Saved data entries
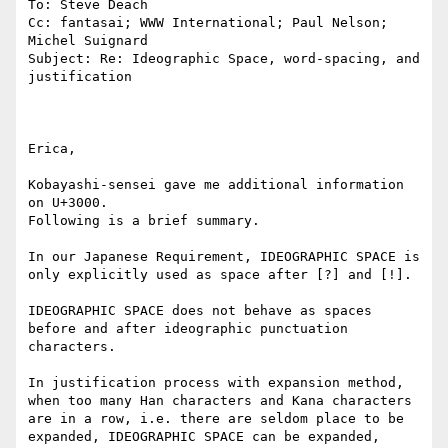
To: Steve Deach

Cc: fantasai; WWW International; Paul Nelson; 
Michel Suignard

Subject: Re: Ideographic Space, word-spacing, and 
justification

Erica,

Kobayashi-sensei gave me additional information 
on U+3000.

Following is a brief summary.

In our Japanese Requirement, IDEOGRAPHIC SPACE is 
only explicitly used as space after [?] and [!].

IDEOGRAPHIC SPACE does not behave as spaces 
before and after ideographic punctuation 
characters.

In justification process with expansion method, 
when too many Han characters and Kana characters 
are in a row, i.e. there are seldom place to be 
expanded, IDEOGRAPHIC SPACE can be expanded, 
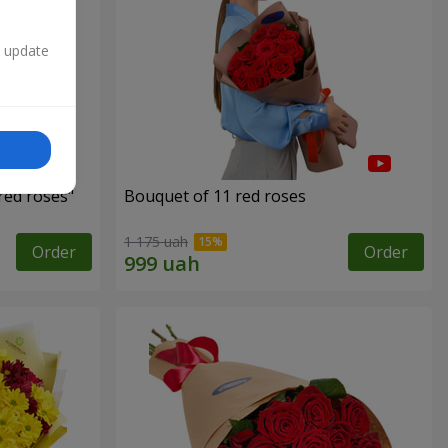
n update
red roses"
Bouquet of 11 red roses
1 175 uah
Order
Order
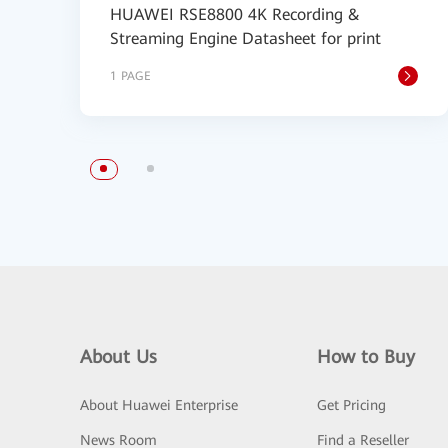
HUAWEI RSE8800 4K Recording &
Streaming Engine Datasheet for print
1 PAGE
About Us
How to Buy
About Huawei Enterprise
Get Pricing
News Room
Find a Reseller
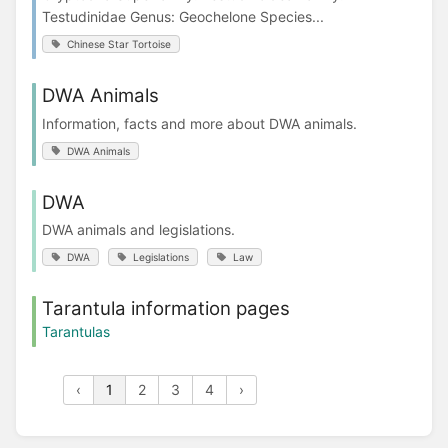
Testudinidae Genus: Geochelone Species...
Chinese Star Tortoise
DWA Animals
Information, facts and more about DWA animals.
DWA Animals
DWA
DWA animals and legislations.
DWA
Legislations
Law
Tarantula information pages
Tarantulas
‹
1
2
3
4
›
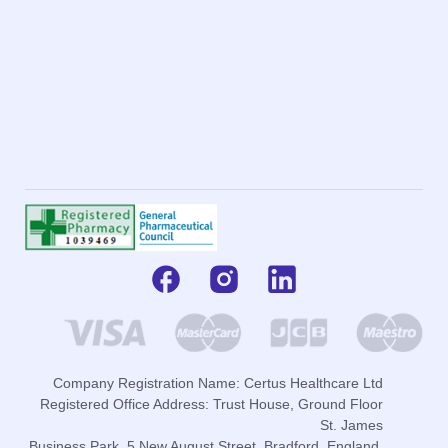
Company Registration Name: Certus Healthcare Ltd
Registered Office Address: Trust House, Ground Floor
St. James
Business Park, 5 New August Street, Bradford, England,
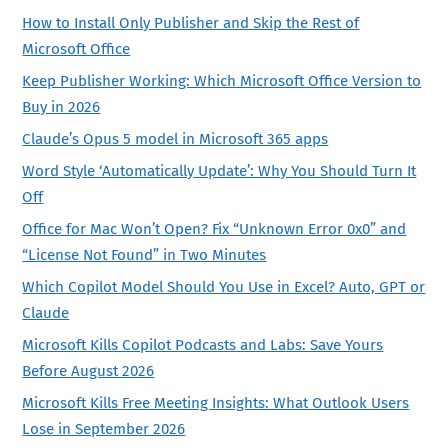
How to Install Only Publisher and Skip the Rest of
Microsoft Office
Keep Publisher Working: Which Microsoft Office Version to
Buy in 2026
Claude’s Opus 5 model in Microsoft 365 apps
Word Style ‘Automatically Update’: Why You Should Turn It
Off
Office for Mac Won’t Open? Fix “Unknown Error 0x0” and
“License Not Found” in Two Minutes
Which Copilot Model Should You Use in Excel? Auto, GPT or
Claude
Microsoft Kills Copilot Podcasts and Labs: Save Yours
Before August 2026
Microsoft Kills Free Meeting Insights: What Outlook Users
Lose in September 2026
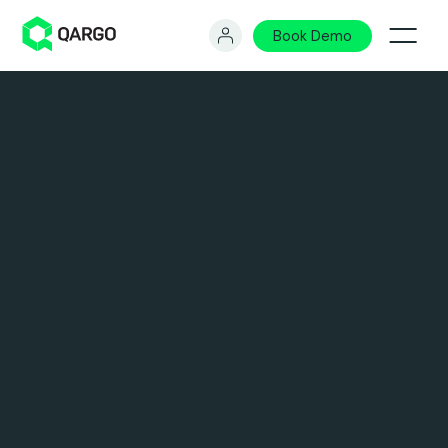
Book Demo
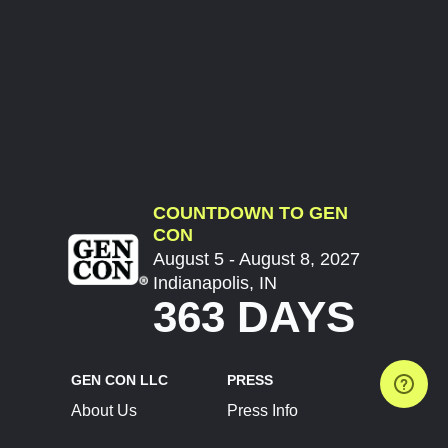
COUNTDOWN TO GEN
CON
August 5 - August 8, 2027
Indianapolis, IN
363 DAYS
GEN CON LLC
PRESS
About Us
Press Info
Contact Us
Press Releases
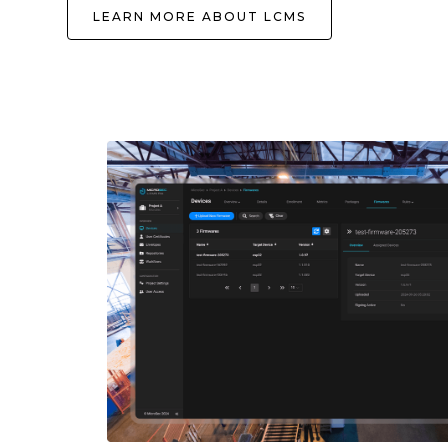
LEARN MORE ABOUT LCMS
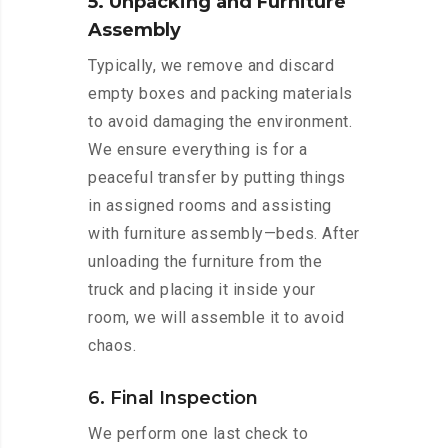
5. Unpacking and Furniture
Assembly
Typically, we remove and discard
empty boxes and packing materials
to avoid damaging the environment.
We ensure everything is for a
peaceful transfer by putting things
in assigned rooms and assisting
with furniture assembly—beds. After
unloading the furniture from the
truck and placing it inside your
room, we will assemble it to avoid
chaos.
6. Final Inspection
We perform one last check to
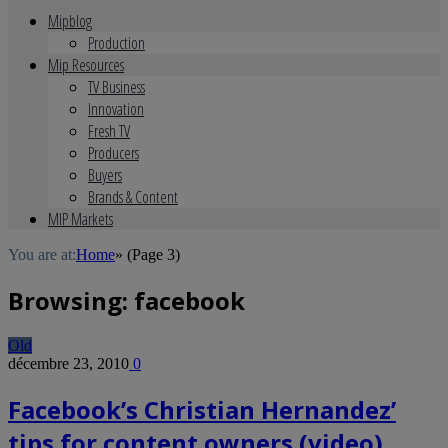
Mipblog
Production
Mip Resources
TV Business
Innovation
Fresh TV
Producers
Buyers
Brands & Content
MIP Markets
You are at:
Home
»
(Page 3)
Browsing:
facebook
Old
décembre 23, 2010
0
Facebook’s Christian Hernandez’
tips for content owners (video)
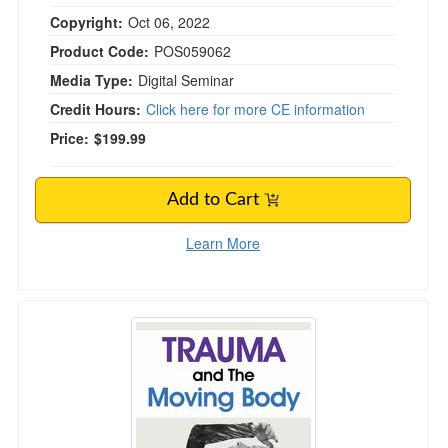
Copyright:
Oct 06, 2022
Product Code:
POS059062
Media Type:
Digital Seminar
Credit Hours:
Click here for more CE information
Price:
$199.99
Add to Cart
Learn More
Trauma and The Moving Body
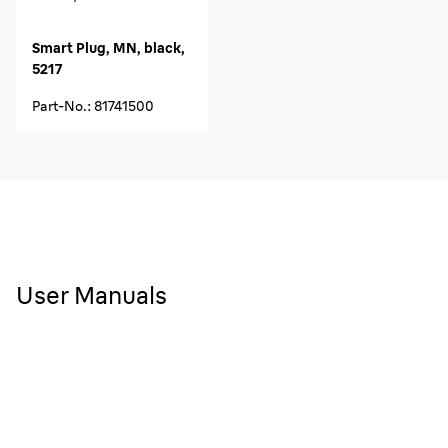
Smart Plug, MN, black,
5217
Part-No.
:
81741500
User Manuals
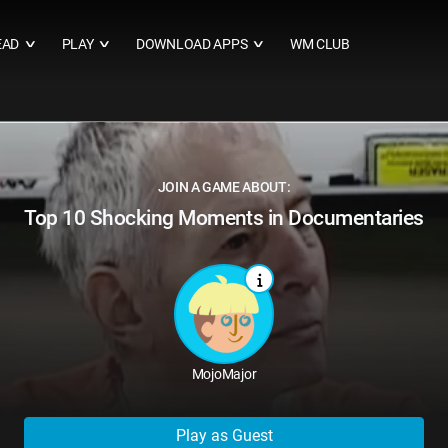
EAD
PLAY
DOWNLOAD APPS
WM CLUB
∨
∨
∨
JOIN A GAME ABOUT:
Top 10 Shocking Moments in Documentaries
MojoMajor
Play as Guest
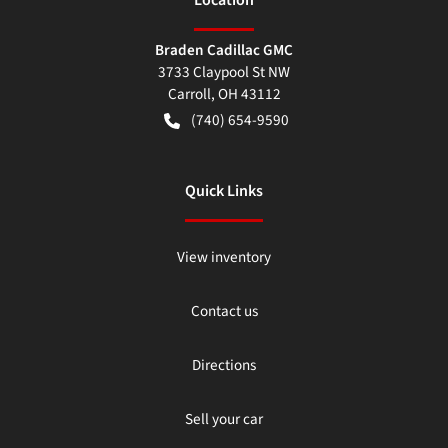
Braden Cadillac GMC
3733 Claypool St NW
Carroll
,
OH
43112
(740) 654-9590
Quick Links
View inventory
Contact us
Directions
Sell your car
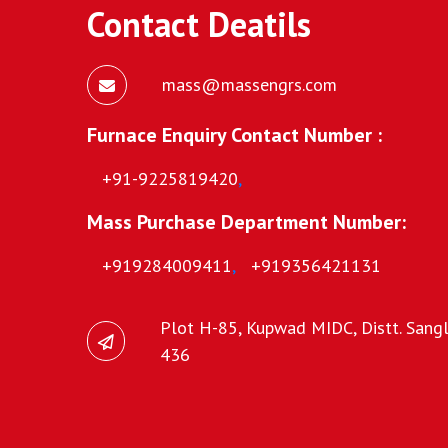
Contact Deatils
mass@massengrs.com
Furnace Enquiry Contact Number :
+91-9225819420
,
Mass Purchase Department Number:
+919284009411
,
+919356421131
Plot H-85, Kupwad MIDC, Distt. Sangli
436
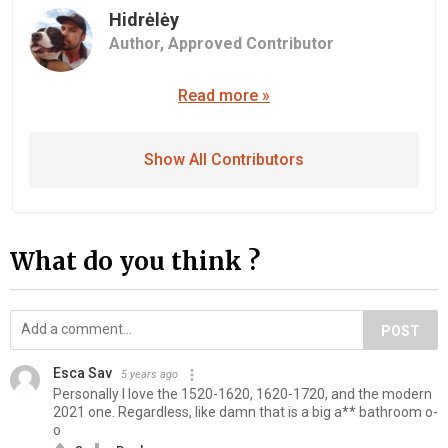
Hidrėlėy
Author,
Approved Contributor
Read more »
Show All Contributors
What do you think ?
POST
Esca Sav
5 years ago
Personally I love the 1520-1620, 1620-1720, and the modern
2021 one. Regardless, like damn that is a big a** bathroom o-
o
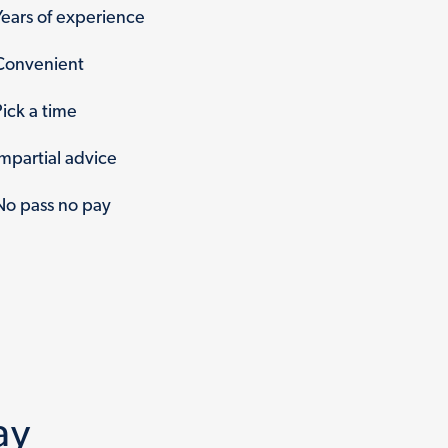
Years of experience
Convenient
Pick a time
Impartial advice
No pass no pay
ay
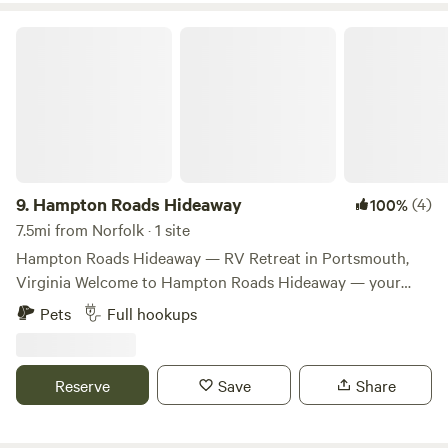
will be in full bloom during July/August.
Hampton Roads Hideaway
9.
Hampton Roads Hideaway
(4)
100%
7.5mi from Norfolk · 1 site
Hampton Roads Hideaway — RV Retreat in Portsmouth,
Virginia Welcome to Hampton Roads Hideaway — your
private, peaceful RV escape tucked into a quiet Portsmouth
Pets
Full hookups
neighborhood. This secluded ¼‑acre site is big‑rig friendly
and perfect for travel trailers up to 40+ ft with full RV
hookups, including 30‑amp power, water, and sewer. You’ll
Reserve
Save
Share
enjoy gravel parking, a fire pit for evenings under the stars,
and a clean restroom with a heated shower for added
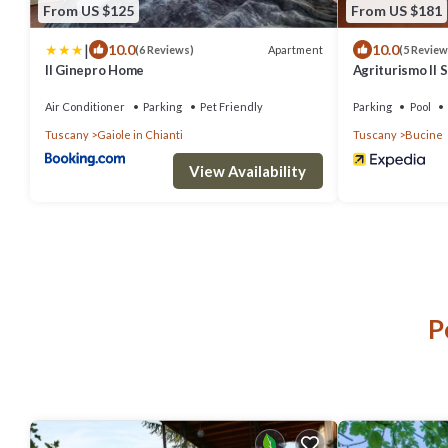
From US $125
From US $181
|
10.0
10.0
Apartment
(6 Reviews)
(5 Review
Il Ginepro Home
Agriturismo Il 
Air Conditioner
Parking
Pet Friendly
Parking
Pool
Tuscany
Gaiole in Chianti
Tuscany
Bucine
View Availability
P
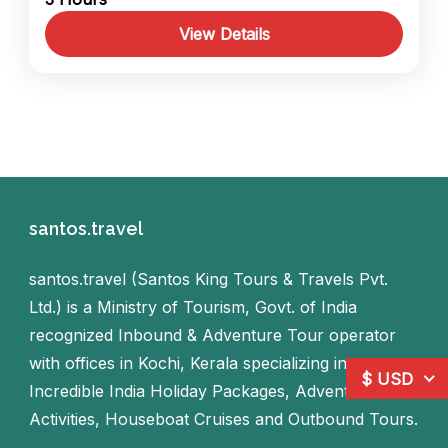
exploring its iconic heritage landmarks, and
continue to Jew Town in Mattancherry,
View Details
where you can stroll through...
India
,
Kerala
1 Person
santos.travel
santos.travel (Santos King Tours & Travels Pvt.
Ltd.) is a Ministry of Tourism, Govt. of India
recognized Inbound & Adventure Tour operator
with offices in Kochi, Kerala specializing in
$ USD
Incredible India Holiday Packages, Adventure
Activities, Houseboat Cruises and Outbound Tours.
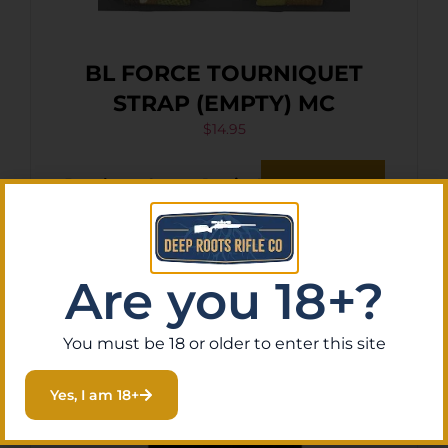
BL FORCE TOURNIQUET
STRAP (EMPTY) MC
$
14.95
Purchase & earn 1 point!
Add To Cart
Are you 18+?
You must be 18 or older to enter this site
Yes, I am 18+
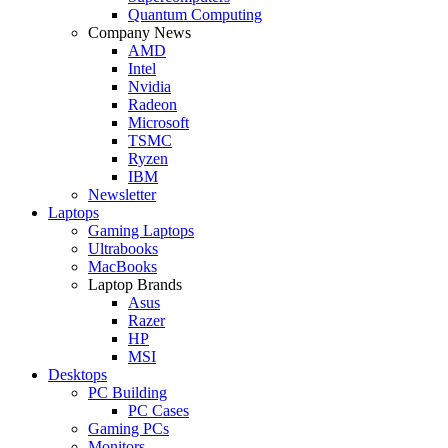
Quantum Computing
Company News
AMD
Intel
Nvidia
Radeon
Microsoft
TSMC
Ryzen
IBM
Newsletter
Laptops
Gaming Laptops
Ultrabooks
MacBooks
Laptop Brands
Asus
Razer
HP
MSI
Desktops
PC Building
PC Cases
Gaming PCs
Monitors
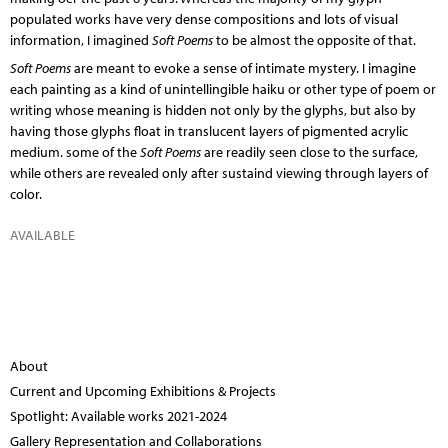
populated works have very dense compositions and lots of visual
information, I imagined
Soft Poems
to be almost the opposite of that.
Soft Poems
are meant to evoke a sense of intimate mystery. I imagine
each painting as a kind of unintellingible haiku or other type of poem or
writing whose meaning is hidden not only by the glyphs, but also by
having those glyphs float in translucent layers of pigmented acrylic
medium. some of the
Soft Poems
are readily seen close to the surface,
while others are revealed only after sustaind viewing through layers of
color.
AVAILABLE
About
Current and Upcoming Exhibitions & Projects
Spotlight: Available works 2021-2024
Gallery Representation and Collaborations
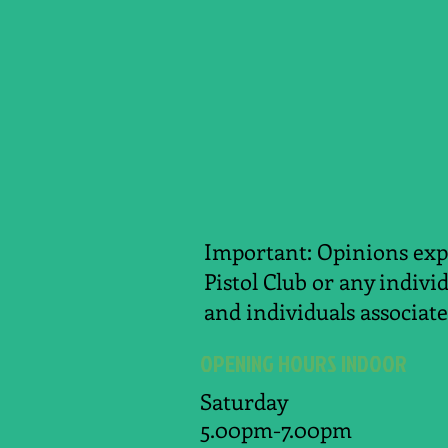
Important: Opinions expr
Pistol Club or any indivi
and individuals associate
OPENING HOURS INDOOR
Saturday
5.00pm-7.00pm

**Task item**
Please retype every record above exactly, leaving out the pictures.

**Exercise answer**
To: Steve Deach

Cc: fantasai; WWW International; Paul Nelson; 
Michel Suignard

Subject: Re: Ideographic Space, word-spacing, and 
justification

Erica,

Kobayashi-sensei gave me additional information 
on U+3000.

Following is a brief summary.

In our Japanese Requirement, IDEOGRAPHIC SPACE is 
only explicitly used as space after [?] and [!].

IDEOGRAPHIC SPACE does not behave as spaces 
before and after ideographic punctuation 
characters.

In justification process with expansion method, 
when too many Han characters and Kana characters 
are in a row, i.e. there are seldom place to be 
expanded, IDEOGRAPHIC SPACE can be expanded, 
n update
red roses"
Bouquet of 11 red roses
1 175 uah
Order
Order
HUAWEI RSE8800 4K Recording &
Streaming Engine Datasheet for print
1 PAGE
About Us
How to Buy
About Huawei Enterprise
Get Pricing
News Room
Find a Reseller
Testudinidae Genus: Geochelone Species...
Chinese Star Tortoise
DWA Animals
Information, facts and more about DWA animals.
DWA Animals
DWA
DWA animals and legislations.
DWA
Legislations
Law
Tarantula information pages
Tarantulas
‹
1
2
3
4
›
Company Registration Name: Certus Healthcare Ltd
Registered Office Address: Trust House, Ground Floor
St. James
Business Park, 5 New August Street, Bradford, England,
How to Install Only Publisher and Skip the Rest of
Microsoft Office
Keep Publisher Working: Which Microsoft Office Version to
Buy in 2026
Claude’s Opus 5 model in Microsoft 365 apps
Word Style ‘Automatically Update’: Why You Should Turn It
Off
Office for Mac Won’t Open? Fix “Unknown Error 0x0” and
“License Not Found” in Two Minutes
Which Copilot Model Should You Use in Excel? Auto, GPT or
Claude
Microsoft Kills Copilot Podcasts and Labs: Save Yours
Before August 2026
Microsoft Kills Free Meeting Insights: What Outlook Users
Lose in September 2026
Book Demo
COUNTDOWN TO GEN
CON
August 5 - August 8, 2027
Indianapolis, IN
363 DAYS
GEN CON LLC
PRESS
About Us
Press Info
Contact Us
Press Releases
LEARN MORE ABOUT LCMS
5. Unpacking and Furniture
Assembly
Typically, we remove and discard
empty boxes and packing materials
to avoid damaging the environment.
We ensure everything is for a
peaceful transfer by putting things
in assigned rooms and assisting
with furniture assembly—beds. After
unloading the furniture from the
truck and placing it inside your
room, we will assemble it to avoid
chaos.
6. Final Inspection
We perform one last check to
Mipblog
Production
Mip Resources
TV Business
Innovation
Fresh TV
Producers
Buyers
Brands & Content
MIP Markets
You are at:
Home
»
(Page 3)
Browsing:
facebook
Old
décembre 23, 2010
0
Facebook’s Christian Hernandez’
tips for content owners (video)
Copyright:
Oct 06, 2022
Product Code:
POS059062
Media Type:
Digital Seminar
Credit Hours:
Click here for more CE information
Price:
$199.99
Add to Cart
Learn More
Trauma and The Moving Body
Smart Plug, MN, black,
5217
Part-No.
:
81741500
User Manuals
EAD
PLAY
DOWNLOAD APPS
WM CLUB
∨
∨
∨
JOIN A GAME ABOUT:
Top 10 Shocking Moments in Documentaries
MojoMajor
Play as Guest
Braden Cadillac GMC
3733 Claypool St NW
Carroll
,
OH
43112
(740) 654-9590
Quick Links
View inventory
Contact us
Directions
Sell your car
Contact Deatils
mass@massengrs.com
Furnace Enquiry Contact Number :
+91-9225819420
,
Mass Purchase Department Number:
+919284009411
,
+919356421131
Plot H-85, Kupwad MIDC, Distt. Sangli
436
Hidrėlėy
Author,
Approved Contributor
Read more »
Show All Contributors
What do you think ?
POST
Esca Sav
5 years ago
Personally I love the 1520-1620, 1620-1720, and the modern
2021 one. Regardless, like damn that is a big a** bathroom o-
o
Years of experience
Convenient
Pick a time
Impartial advice
No pass no pay
ay
will be in full bloom during July/August.
Hampton Roads Hideaway
9.
Hampton Roads Hideaway
(4)
100%
7.5mi from Norfolk · 1 site
Hampton Roads Hideaway — RV Retreat in Portsmouth,
Virginia Welcome to Hampton Roads Hideaway — your
private, peaceful RV escape tucked into a quiet Portsmouth
Pets
Full hookups
neighborhood. This secluded ¼‑acre site is big‑rig friendly
and perfect for travel trailers up to 40+ ft with full RV
hookups, including 30‑amp power, water, and sewer. You’ll
Reserve
Save
Share
enjoy gravel parking, a fire pit for evenings under the stars,
and a clean restroom with a heated shower for added
From US $125
From US $181
|
10.0
10.0
Apartment
(6 Reviews)
(5 Review
Il Ginepro Home
Agriturismo Il 
Air Conditioner
Parking
Pet Friendly
Parking
Pool
Tuscany
Gaiole in Chianti
Tuscany
Bucine
View Availability
P
exploring its iconic heritage landmarks, and
continue to Jew Town in Mattancherry,
View Details
where you can stroll through...
India
,
Kerala
1 Person
santos.travel
santos.travel (Santos King Tours & Travels Pvt.
Ltd.) is a Ministry of Tourism, Govt. of India
recognized Inbound & Adventure Tour operator
with offices in Kochi, Kerala specializing in
$ USD
Incredible India Holiday Packages, Adventure
Activities, Houseboat Cruises and Outbound Tours.
BL FORCE TOURNIQUET
STRAP (EMPTY) MC
$
14.95
Purchase & earn 1 point!
Add To Cart
Are you 18+?
You must be 18 or older to enter this site
Yes, I am 18+
Quantum Computing
Company News
AMD
Intel
Nvidia
Radeon
Microsoft
TSMC
Ryzen
IBM
Newsletter
Laptops
Gaming Laptops
Ultrabooks
MacBooks
Laptop Brands
Asus
Razer
HP
MSI
Desktops
PC Building
PC Cases
Gaming PCs
Monitors
populated works have very dense compositions and lots of visual
information, I imagined
Soft Poems
to be almost the opposite of that.
Soft Poems
are meant to evoke a sense of intimate mystery. I imagine
each painting as a kind of unintellingible haiku or other type of poem or
writing whose meaning is hidden not only by the glyphs, but also by
having those glyphs float in translucent layers of pigmented acrylic
medium. some of the
Soft Poems
are readily seen close to the surface,
while others are revealed only after sustaind viewing through layers of
color.
AVAILABLE
About
Current and Upcoming Exhibitions & Projects
Spotlight: Available works 2021-2024
Gallery Representation and Collaborations
Important: Opinions expr
Pistol Club or any indivi
and individuals associate
OPENING HOURS INDOOR
Saturday
5.00pm-7.00pm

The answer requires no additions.